The formation of silver nanoparticles was confirmed through measurement of UV-Visible spectrum of the reaction mixture. The UV-Visible spectrophotometric analysis of colloidal reaction mixture of silver nanoparticles synthesized using S. cumini bark showed sharp peak at 427 nm in the spectrum, and broadening of peak indicated that the particles are polydispersed  (Figure 2). The efficiency of this method was tested for stability also. The reaction mixture was stored for 45 days, and no precipitation in the solution was observed. It was also checked through UV-Vis absorption on regular interval.
The atomic force microscopy (AFM) results display the surface morphology of the monodispersed silver nanoparticles using S. cumini bark extract. The particle size of the silver nanoparticles that ranges from 20 to 60 nm was observed. The topographical image of silver nanoparticles indicated that they are agglomerated and formed distinct nanoparticles (Figures 3(a) and 3(b)). The bright spots on the micrograph indicated that the nanoparticles are spherical in shape.
The biosynthesized silver nanoparticles were characterized by scanning electron microscopy for their morphology and size. The SEM micrograph reveals that the synthesized silver nanoparticles have spherical morphology with size range from 20 to 60 nm and also indicated that the particles are well separated showing no agglomeration (Figure 4).
The different species of bacteria show zone of inhibition in the well diffusion method of antimicrobial activity. The different patterns of the zone of inhibitions are observed in Figure 5. Synthesized silver nanoparticles showed antibacterial activity against both Gram positive and negative bacteria (Figure 6). The highest zone of inhibition was observed for Bacillus licheniformis even at lower concentration. The exact mechanism of the inhibition of the bacteria is still unknown, but some hypothetical mechanisms show that the inhibition is due to ionic binding of the silver nanoparticles on the surface of the bacteria which creates a great intensity of the proton motive force, and the one hypothesis from the research states that the silver nanoparticles invade the bacterial cell and bind to the vital enzymes containing thiol groups [12, 21, 22]. Also, the findings of Sereemaspun et al. (2008)  suggested the inhibition of oxidation-based biological process by penetration of metallic nanosized particles across the microsomal membrane [23, 24]. The molecular basis for the biosynthesis of these silver crystals speculated that the organic matrix contains silver binding properties that provide amino acid moieties that serve as the nucleation sites [25, 26].

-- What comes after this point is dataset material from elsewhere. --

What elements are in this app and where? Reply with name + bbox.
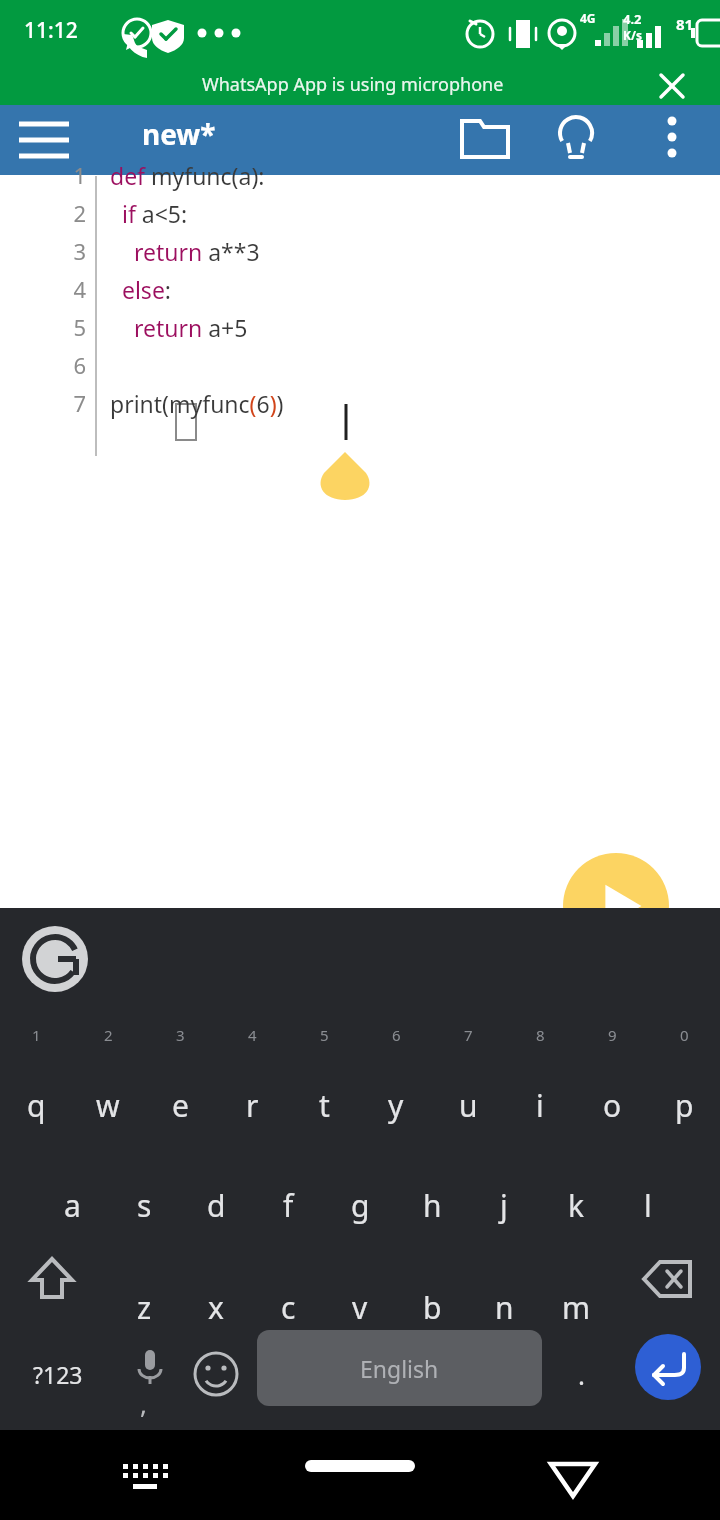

The biological synthesis of the silver nanoparticles is rapid, ecofriendly, cost-effective, and simple method of synthesis. In the present study-silver nanoparticles are synthesized at room temperature within a less span of time. The synthesized silver nanoparticles were characterized by UV-visible spectrometer, AFM, and SEM analysis. The size of the nanoparticles ranges from 20 to 60 nm with spherical shape. AFM and SEM reveal that the synthesized silver nanoparticles are well dispersed showing no agglomeration. These nanoparticles showed a broad spectrum antimicrobial activity against both Gram positive and Gram negative bacteria. Investigation on the antibacterial activity of synthesized silver nanoparticles using cumini extract against Staphylococcus aureus and Bacillus licheniformis reveals high potential as antimicrobial agent in pharmaceutical, food, and cosmetic industries.
Conflict of Interests
The authors declare that they have no conflict of interests.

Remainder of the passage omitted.